## Working data:
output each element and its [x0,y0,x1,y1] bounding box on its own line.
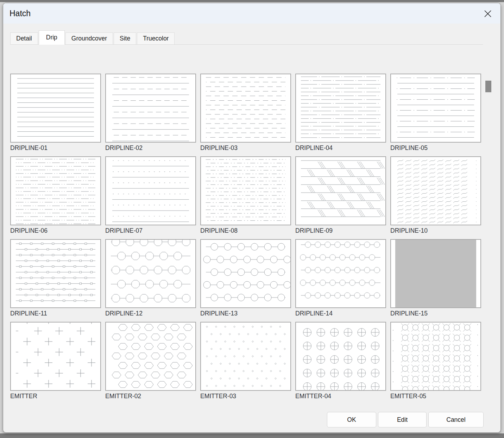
dialog-button-row: OKEditCancel [327,412,484,427]
hatch-label: DRIPLINE-06 [10,227,101,234]
hatch-label: DRIPLINE-10 [390,227,481,234]
hatch-label: DRIPLINE-13 [200,310,291,317]
close-button[interactable] [483,9,493,19]
tab-truecolor[interactable]: Truecolor [137,32,175,44]
hatch-label: DRIPLINE-01 [10,144,101,152]
hatch-label: EMITTER-03 [200,393,291,400]
hatch-swatch-dripline-11[interactable]: DRIPLINE-11 [10,239,101,317]
hatch-preview-dripline-08 [200,156,291,225]
hatch-label: EMITTER-05 [390,393,481,400]
dialog-title: Hatch [10,9,31,18]
hatch-preview-dripline-04 [295,74,386,143]
hatch-preview-dripline-15 [390,239,481,308]
hatch-preview-emitter-02 [105,322,196,391]
hatch-preview-dripline-02 [105,74,196,143]
hatch-label: DRIPLINE-15 [390,310,481,317]
hatch-swatch-grid: DRIPLINE-01DRIPLINE-02DRIPLINE-03DRIPLIN… [10,74,481,400]
hatch-swatch-dripline-04[interactable]: DRIPLINE-04 [295,74,386,152]
hatch-dialog: Hatch DetailDripGroundcoverSiteTruecolor… [3,3,501,433]
hatch-label: DRIPLINE-05 [390,144,481,152]
hatch-label: DRIPLINE-08 [200,227,291,234]
hatch-swatch-dripline-07[interactable]: DRIPLINE-07 [105,156,196,234]
hatch-swatch-emitter-05[interactable]: EMITTER-05 [390,322,481,400]
hatch-label: EMITTER-02 [105,393,196,400]
hatch-swatch-dripline-12[interactable]: DRIPLINE-12 [105,239,196,317]
cancel-button[interactable]: Cancel [428,412,484,427]
hatch-swatch-dripline-15[interactable]: DRIPLINE-15 [390,239,481,317]
hatch-preview-dripline-01 [10,74,101,143]
hatch-swatch-dripline-01[interactable]: DRIPLINE-01 [10,74,101,152]
hatch-label: DRIPLINE-11 [10,310,101,317]
hatch-preview-dripline-13 [200,239,291,308]
hatch-label: DRIPLINE-14 [295,310,386,317]
desktop-edge-top [0,0,504,2]
hatch-swatch-emitter-04[interactable]: EMITTER-04 [295,322,386,400]
hatch-preview-dripline-05 [390,74,481,143]
tab-groundcover[interactable]: Groundcover [65,32,113,44]
hatch-preview-dripline-10 [390,156,481,225]
hatch-label: DRIPLINE-12 [105,310,196,317]
hatch-preview-emitter-04 [295,322,386,391]
hatch-swatch-dripline-03[interactable]: DRIPLINE-03 [200,74,291,152]
tab-detail[interactable]: Detail [10,32,38,44]
hatch-swatch-emitter-03[interactable]: EMITTER-03 [200,322,291,400]
hatch-preview-emitter-05 [390,322,481,391]
hatch-label: DRIPLINE-07 [105,227,196,234]
ok-button[interactable]: OK [327,412,376,427]
hatch-swatch-dripline-14[interactable]: DRIPLINE-14 [295,239,386,317]
edit-button[interactable]: Edit [378,412,427,427]
hatch-swatch-dripline-10[interactable]: DRIPLINE-10 [390,156,481,234]
hatch-swatch-dripline-08[interactable]: DRIPLINE-08 [200,156,291,234]
hatch-label: DRIPLINE-02 [105,144,196,152]
hatch-label: DRIPLINE-03 [200,144,291,152]
tab-bar: DetailDripGroundcoverSiteTruecolor [10,30,483,45]
hatch-preview-dripline-07 [105,156,196,225]
hatch-swatch-dripline-06[interactable]: DRIPLINE-06 [10,156,101,234]
scrollbar-thumb[interactable] [485,81,491,92]
hatch-swatch-emitter[interactable]: EMITTER [10,322,101,400]
hatch-label: EMITTER-04 [295,393,386,400]
hatch-preview-emitter-03 [200,322,291,391]
hatch-swatch-dripline-13[interactable]: DRIPLINE-13 [200,239,291,317]
hatch-preview-dripline-14 [295,239,386,308]
tab-site[interactable]: Site [114,32,136,44]
hatch-label: DRIPLINE-09 [295,227,386,234]
hatch-preview-dripline-03 [200,74,291,143]
hatch-preview-dripline-06 [10,156,101,225]
hatch-swatch-dripline-05[interactable]: DRIPLINE-05 [390,74,481,152]
hatch-preview-dripline-09 [295,156,386,225]
hatch-preview-emitter [10,322,101,391]
dialog-titlebar: Hatch [3,3,500,24]
hatch-label: EMITTER [10,393,101,400]
tab-drip[interactable]: Drip [39,30,65,45]
hatch-swatch-dripline-02[interactable]: DRIPLINE-02 [105,74,196,152]
hatch-preview-dripline-12 [105,239,196,308]
hatch-swatch-emitter-02[interactable]: EMITTER-02 [105,322,196,400]
hatch-preview-dripline-11 [10,239,101,308]
close-icon [484,10,492,18]
hatch-label: DRIPLINE-04 [295,144,386,152]
desktop-edge-bottom [0,433,504,438]
hatch-swatch-dripline-09[interactable]: DRIPLINE-09 [295,156,386,234]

## Task statement:
All lines of the material that contain the string "close" are to be copied.

## Response to the task:
close-button[interactable] [483,9,493,19]
close-icon [484,10,492,18]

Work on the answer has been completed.